A Japanese ecommerce and Internet company is breaking into the mobile market.
Tokyo ecommerce and Internet company Rakuten is set to become Japan’s fourth major wireless carrier. In April, the company received government approval to start its cellular service, which it plans to launch in 2019 with the stated goal of signing up to 15 million subscribers.
The company’s reinvention as a network operator is viewed as a major upset in a country where the oligopoly formed by NTT DoCoMo, KDDI and SoftBank Group seemed not that long ago to be unshakable.

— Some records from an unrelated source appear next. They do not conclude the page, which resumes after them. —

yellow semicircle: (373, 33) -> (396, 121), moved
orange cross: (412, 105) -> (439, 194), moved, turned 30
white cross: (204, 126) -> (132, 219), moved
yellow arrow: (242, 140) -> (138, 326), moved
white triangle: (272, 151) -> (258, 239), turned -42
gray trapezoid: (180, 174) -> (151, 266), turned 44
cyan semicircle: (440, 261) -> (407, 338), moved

Granted, it is not Rakuten’s first foray into the mobile-phone business. In 2014, it launched Rakuten Mobile, renting bandwidth from DoCoMo.
Building a wireless network from the ground up, however, is a daunting undertaking, even for a firm valued at 1.2 trillion yen ($11 billion). To get the mobile network online, Rakuten plans to spend around 205 billion yen ($1.9 billion) and up to 600 billion yen ($5.6 billion) by 2025.
To attract customers, the company is also expected to offer prices 30% lower than its competitors and link its mobile service to the group’s loyalty-point system. With a growing number of consumers deciding where to shop based on whether they can earn Rakuten loyalty points, observers are bracing for a race among carriers offering new services that combine shopping, mobile payments and interconnected devices.
Developing new growth areas is a pressing issue for Rakuten, whose domestic ecommerce unit is struggling to compete with Amazon. In 2017, profits fell 3.8% in contrast to the firm’s fintech business, which grew by 11%.
To curb Amazon’s rising power in Japan, the company has struck a partnership with Wal-Mart to launch an online grocery-delivery service. At the same time, it is trying to boost its brand recognition internationally by sponsoring sports teams such as soccer giant FC Barcelona.
Whether this multipronged approach will bear fruit remains to be seen, but one thing that Rakuten cannot afford is to play it safe.